Saturday, 16 April 2011

From Switzerland to the PNG Highlands

Not literally. This week I've had my head down with several small edit jobs including a quirky one from Geneva by a lady with an ?Iranian name. Her journalistic piece on yoga is for a women's magazine. Good luck to her.
The real interest for me, anyway, is a commission to edit the autobiography of a truly remarkable chap in Papua Niugini who grew up in a traditional village in the Southern Highlands. 'Mazing stuff. His tribe (he is happy to use that word) are the Wiru and their language is what's known as a linguistic isolate (like Basque in Europe) unrelated to anything else. PNG has a guesstimated 800-850 languages, world's biggest number for one country.

Monday, 11 April 2011

When is a spider not?

Best read of the day was this, thanks again BB, from the Australian Museum website. I wasn't  even aware of the Tasmanian Cave Spider... and of the fact that it is a very ancient relative of today's arachnids. It was, in effect, a spider before there were spiders. This account of the mating preparations is an eye-opener, or should that be a jaw-opener:

"Courtship and mating in the Tasmanian Cave Spider takes place from late winter to spring. The male plucks at the web and on contacting the female beats his long front legs against her, alternating with pauses or retreats - this ritualised communicating and pacifying activity may be repeated for over 5 hours. The aim is to grip the female's head in the specialised kink on the metatarsal segment of the second legs and pin her fangs apart so that mating can occur safely. The egg sacs are large (about 40 mm by 25 mm) and pear-shaped. Their structure is unusual. Within the thick, white outer silk walls, the eggs lie enclosed in a rigid, thimble-like structure, which is suspended so that it doesn't touch the outer wall. This 'thermos-like' structure may buffer the eggs against climatic changes and contaminants - the silk also seems very resistant to attack by fungi and bacteria. The female guards her egg sacs, and females living outside caves usually disguise their sacs with fragments of wet, rotting wood. Spiderlings emerge from the sacs after eight to ten months, an unusually long time, and disperse within a month. The life-span of these spiders is also long, and may prove to last several decades."
For what it's worth, these guys, even at 18cm across, are said not to be dangerous to humans, much, unless you annoy them, or are unlucky enough to shrink to their bite-size like we've seen in those movies.

Saturday, 9 April 2011

Body Mind and Spirit Fair at Yorketown

Nice event in the Town Hall today, the BoMiSp Fair - is it pronounceable? - and it's on all tomorrow too (Sunday 10th, 10am - 5pm). Cost us $5 to get in, which was fair enough. Aha! A pun. Fair. Get it?
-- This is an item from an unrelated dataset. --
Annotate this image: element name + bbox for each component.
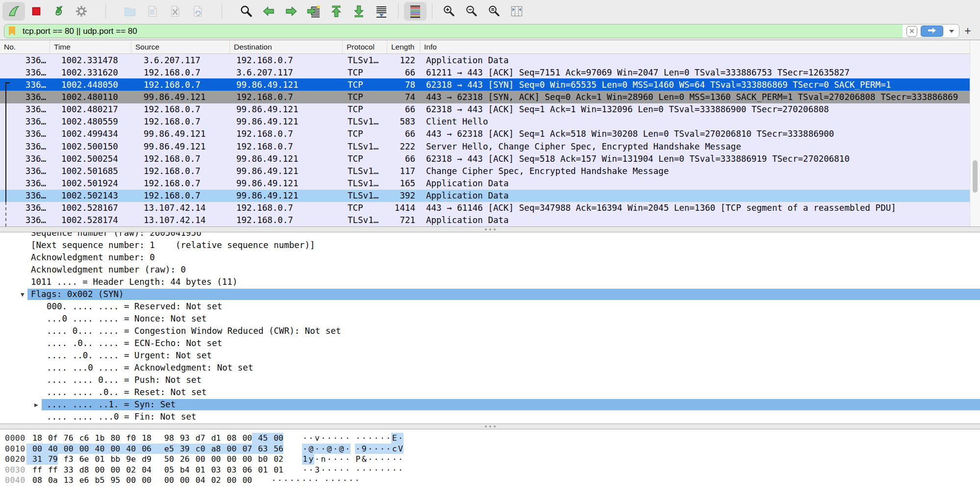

After the obligatory sticky-beaking, we chatted with various stall holders and practitioners, bought bits and pieces, and had a demo of a musical crystal bowl. Later, a snack in lieu of lunch but we got to admire the newly furbished kitchen.

Jan Haugen the main organizer had to be absent after knee surgery, but she's making good recovery. Had a good yarn with her other Leif and we talked about his homeland Norway, whither they are headed in four weeks' time. We checked out practitioners Katie (psychometry) and Nigel (psychic reading) and decided they were fair dinkum. Other folk were offering Reiki and Seichim and Tarot and... stuff.

A good time was had by all, but the event was a little light on numbers. They hope for more through the doors tomorrow. I give it a thumbs up, even if it's not your usual cup of tea. Grab a polished stone of moss agate or black obsidian, or jewellery made from "metal clay" from its designer Vickie Simons. Hey, I can't list everyone! They came from far-off places such as Ardrossan, and Laura and even Modbury. Wow.